J Call, un appel pour rien
Barrière de séparation, Palestine. Photo Flickr / Filippo Minelli
Barrière de séparation, Cisjordanie
Barrière de séparation, Cisjordanie. Photo Flickr / Filippo Minelli

Il y a dix ans, ou même cinq, j’aurais sans doute apposé ma signature sous le texte www.jcall.eu qui invite les juifs d’Europe « impliqués dans la vie politique et sociale de (leurs) pays respectifs »[1. Et ceux qui sont résolument hors de l’implication politique et sociale du pays dont ils sont citoyens, ils n’ont pas droit à la parole ?] à demander à l’Union européenne de s’aligner sur la politique d’Obama pour tordre le bras à l’actuel gouvernement d’Israël et le contraindre à des concessions permettant, enfin, de mettre un terme au conflit israélo-palestinien. Quand on se réclame de la Raison avec un grand R (sinon de grands airs) on a tout de suite l’air plus sympathique que ceux qui invoquent le Très-Haut pour justifier un comportement banalement humain, c’est-à-dire obéissant plutôt aux principes de Hobbes qu’à la théorie du care chère à Martine Aubry. J’aurais signé, aussi, parce que je croyais encore, à l’époque que les pétitions enluminées de signatures prestigieuses d’autorités morales incontestées pouvaient influencer la marche du monde et remettre dans le droit chemin des gouvernants égarés par leurs passions. J’aurais signé, enfin, parce que la solution dite « deux Etats pour deux peuples » était la seule qui semblait avoir quelque chance de servir de fondement solide à un compromis historique entre deux mouvements nationaux se disputant la même terre.

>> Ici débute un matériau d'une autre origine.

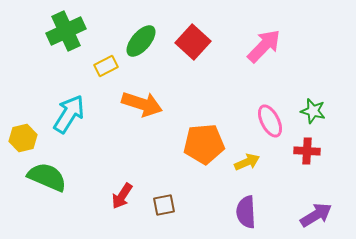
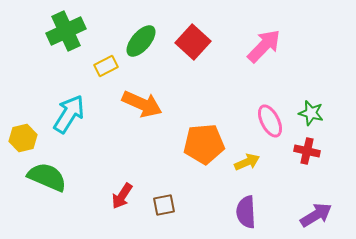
orange arrow: rotated 6 degrees clockwise
green star: moved 2 px left, 2 px down
red cross: rotated 10 degrees clockwise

Aujourd’hui, en dépit de la présence sur la liste des signataires de quelques bons amis, célèbres ou non, je n’ajouterai pas mon nom au bas de ce parchemin élaboré rue de l’Hôtel des Monnaies à Bruxelles, local du Centre communautaire laïc juif de la capitale belge, organisme oxymore qui rassemble la gauche juive du pays de Beulemans et du Manneken Pis.

Un titre anglophone ridicule

D’abord, je ne signe pas un appel qui se dote d’un nom anglophone ridicule, pour faire moderne et ratisser large. J Call !!! (prononcer Djé caule) c’est le nom d’un disk-jockey  où celui d’un club de rencontres coquines ? Un ami qui lit derrière mon dos ce texte en train de s’afficher sur mon Mac me signale que ce titre est un clin d’œil à ce fameux J Street, cette organisation de juifs américains qui ambitionne de faire concurrence à l’AIPAC, le puissant lobby pro-israélien de Washington. Eh bien, voilà une bonne raison supplémentaire de ne pas signer ce texte ! On peut, à la rigueur, justifier l’existence de J Street par le désir d’une partie minoritaire de la communauté juive des Etats-Unis d’appuyer la politique proche-orientale de Barack Obama face à l’AIPAC qui ne lui ménage pas ses critiques.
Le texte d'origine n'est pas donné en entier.